A party wishing to retain power cannot afford to take any action, therefore, which risks short-term reversals.  In our everyday lives, we probably recognize there are times when one must retrench, reeducate ourselves, sacrifice, in order to move forward again. This is part of the natural cycle of life.  But such rationality is impossible in American national politics.  For example, the rotten-to-the-core banking system, overloaded with bad debt built on reckless gambling (itself enabled by repeal of the Glass-Steagal Act), could have been taken into receivership by the United States, its creditors and stockholders wiped out and only its depositors protected under FDIC rules.  Then, over time, a solid banking system built on actual regulation and legitimate business could have been rebuilt.  So, instead of lending or "investing" about $12 trillion in federal funding (money which we obviously don't have), we would have used the regulatory and police power of the American government to achieve a different system.

But that would have taken time - probably a lot of time.  A great deal of economic and financial dislocation would have occurred, including among the all-important Big Rich/Campaign Donor Class, and with the attention span (and comprehension) of John Q. Public, the Republicans would have had a field day with such a "responsible" approach. You can multiply examples. Rather than lending money to General Motors, this bankrupt company could be allowed to go bankrupt.  Michigan would revert over decades to seasonal farming country.  The money thrown away could have been invested in mass transportation, such as railroads run on alternative energy, technologies with real futures, rather than "shovel ready" projects such as repaving freeways and building more roads under the Stimulus Package.

On and on.  Nothing can be done unless the short-term fallout can be controlled.  The theory is that the long-term consequences (such as bankrutpcy of the country) can be disguised or deferred, but losing power is something that happens NOW. Yet some problems simply cannot be rationally solved without a period of loss and retrenchment, because you can't always continue to invest and support obsolescence while creating innovation.  There simply isn't enough money or human capital to go around.

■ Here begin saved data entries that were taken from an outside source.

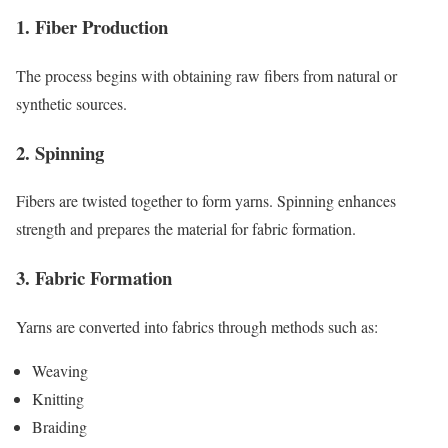
1. Fiber Production
The process begins with obtaining raw fibers from natural or
synthetic sources.
2. Spinning
Fibers are twisted together to form yarns. Spinning enhances
strength and prepares the material for fabric formation.
3. Fabric Formation
Yarns are converted into fabrics through methods such as:
Weaving
Knitting
Braiding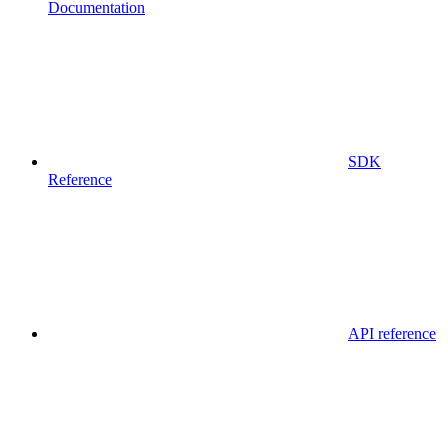
Documentation
SDK
Reference
API reference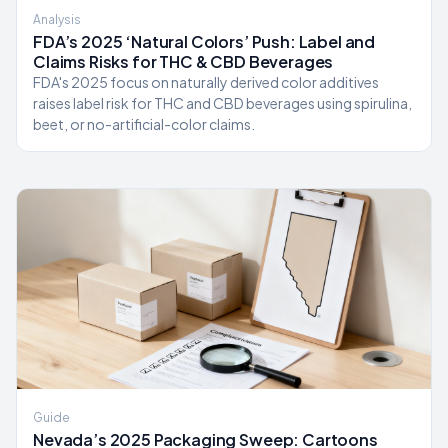
Analysis
FDA’s 2025 ‘Natural Colors’ Push: Label and
Claims Risks for THC & CBD Beverages
FDA's 2025 focus on naturally derived color additives
raises label risk for THC and CBD beverages using spirulina,
beet, or no-artificial-color claims.
Guide
Nevada’s 2025 Packaging Sweep: Cartoons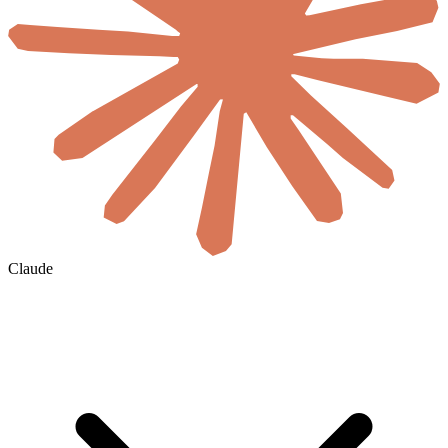
Claude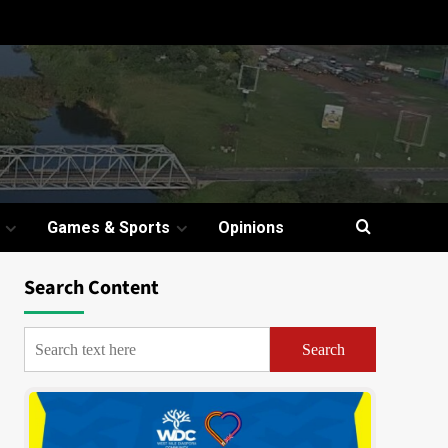
Games & Sports
Opinions
Search Content
Search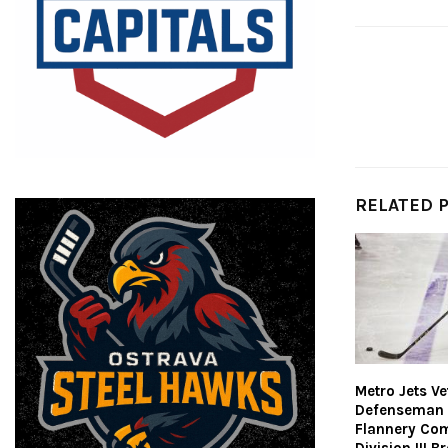
RELATED 
Metro Jets V
Defenseman
Flannery Co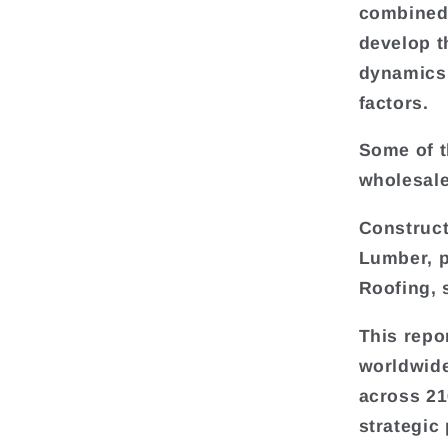
combined 
develop t
dynamics 
factors.
Some of t
wholesale
Construct
Lumber, p
Roofing, 
This repo
worldwide
across 216
strategic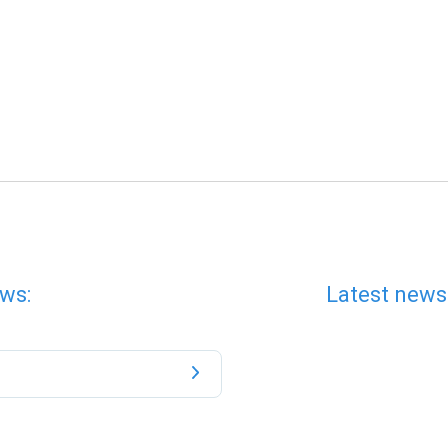
ws:
Latest news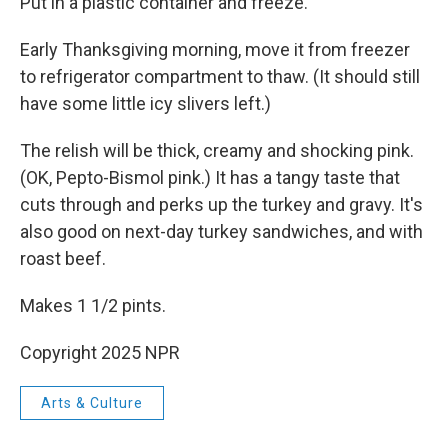
Put in a plastic container and freeze.
Early Thanksgiving morning, move it from freezer
to refrigerator compartment to thaw. (It should still
have some little icy slivers left.)
The relish will be thick, creamy and shocking pink.
(OK, Pepto-Bismol pink.) It has a tangy taste that
cuts through and perks up the turkey and gravy. It's
also good on next-day turkey sandwiches, and with
roast beef.
Makes 1 1/2 pints.
Copyright 2025 NPR
Arts & Culture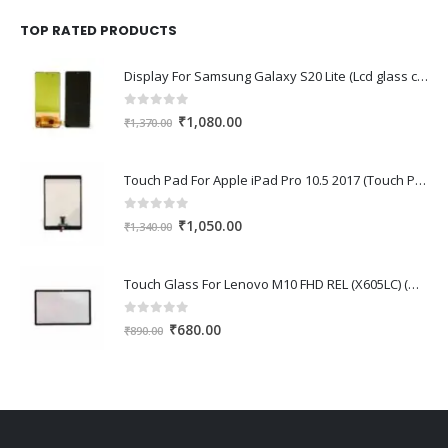
was:
is:
₹1,670.00.
₹1,150.00.
TOP RATED PRODUCTS
Display For Samsung Galaxy S20 Lite (Lcd glass combo folder)
0
out of 5
Original
Current
₹
1,080.00
₹
1,370.00
price
price
was:
is:
Touch Pad For Apple iPad Pro 10.5 2017 (Touch Pad,Touch Glass,Touch screen)
₹1,370.00.
₹1,080.00.
0
out of 5
Original
Current
₹
1,050.00
₹
1,340.00
price
price
was:
is:
Touch Glass For Lenovo M10 FHD REL (X605LC) (Oca Glass,Touch Glass,Front Glass)
₹1,340.00.
₹1,050.00.
0
out of 5
Original
Current
₹
680.00
₹
890.00
price
price
was:
is:
₹890.00.
₹680.00.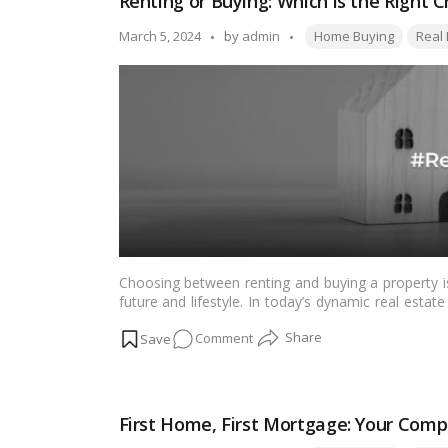
Renting or Buying: Which is the Right 
Home
Buyer’s
Tags:
Posted
March 5, 2024
by
admin
Home Buying
Real 
Guide
by
to
Smart
Money
Management
Choosing between renting and buying a property is 
future and lifestyle. In today’s dynamic real esta
crucial role, making an informed choice is m
on
Comment
comprehensive guide to help individuals navigate 
Renting
or
Buying:
First Home, First Mortgage: Your Comp
Which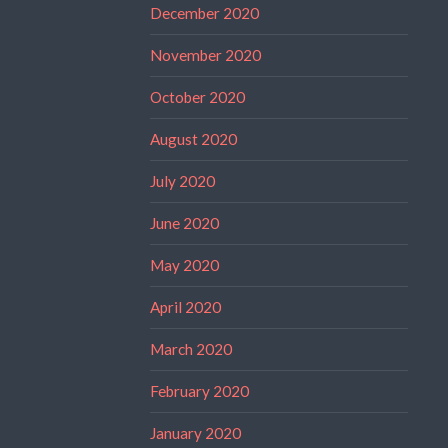
December 2020
November 2020
October 2020
August 2020
July 2020
June 2020
May 2020
April 2020
March 2020
February 2020
January 2020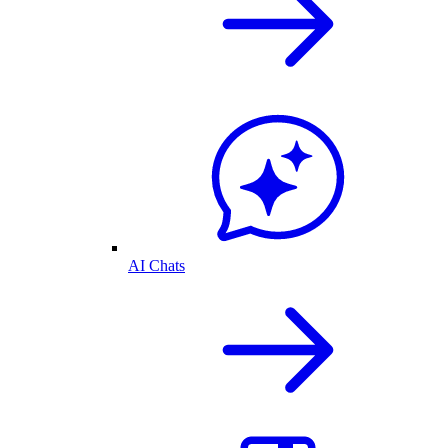
AI Chats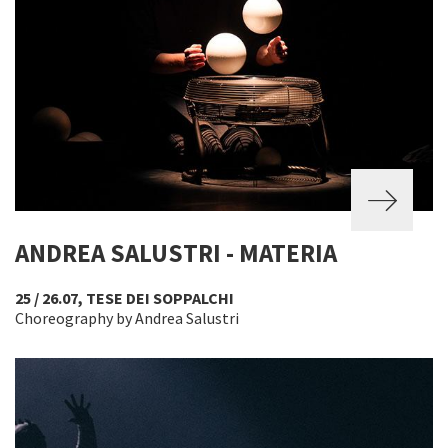
ANDREA SALUSTRI - MATERIA
25 / 26.07, TESE DEI SOPPALCHI
Choreography by Andrea Salustri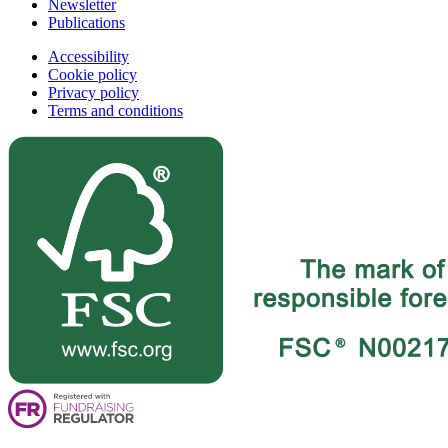
Newsletter
Publications
Accessibility
Cookie policy
Privacy policy
Terms and conditions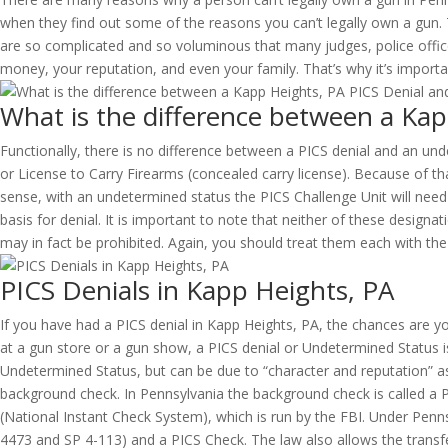
when they find out some of the reasons you can’t legally own a gun. 
are so complicated and so voluminous that many judges, police offic
money, your reputation, and even your family. That’s why it’s import
What is the difference between a Ka
Functionally, there is no difference between a PICS denial and an und
or License to Carry Firearms (concealed carry license). Because of t
sense, with an undetermined status the PICS Challenge Unit will need 
basis for denial. It is important to note that neither of these desi
may in fact be prohibited. Again, you should treat them each with t
PICS Denials in Kapp Heights, PA
If you have had a PICS denial in Kapp Heights, PA, the chances are 
at a gun store or a gun show, a PICS denial or Undetermined Status is
Undetermined Status, but can be due to “character and reputation” as
background check. In Pennsylvania the background check is called a P
(National Instant Check System), which is run by the FBI. Under Pen
4473 and SP 4-113) and a PICS Check. The law also allows the transfer 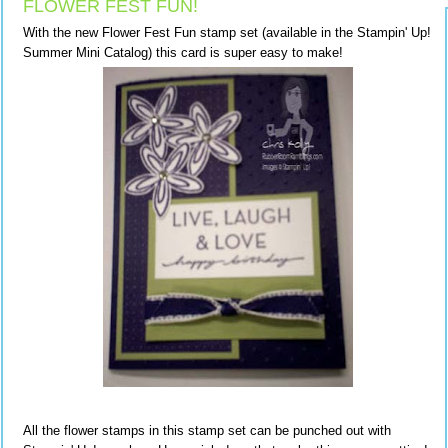
FLOWER FEST FUN!
With the new Flower Fest Fun stamp set (available in the Stampin' Up!
Summer Mini Catalog) this card is super easy to make!
All the flower stamps in this stamp set can be punched out with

Thus, let's face it.  The country cannot be fundamentally changed. We've passed that Rubicon. That is why "healthcare reform" has already fallen apart.  To fix healthcare, you have to get rid of the for-profit basis of the system. The party which does that will lose the financial support of Big Healthcare (Pharma, Insurance, Hospitals), confuse and rattle the general public, and thus be out on its ear.  

Relax, in other words, and enjoy the ride.  Quell thy reformist tendencies and watch, with fascination, as Nature, which always bats last, steps into the box.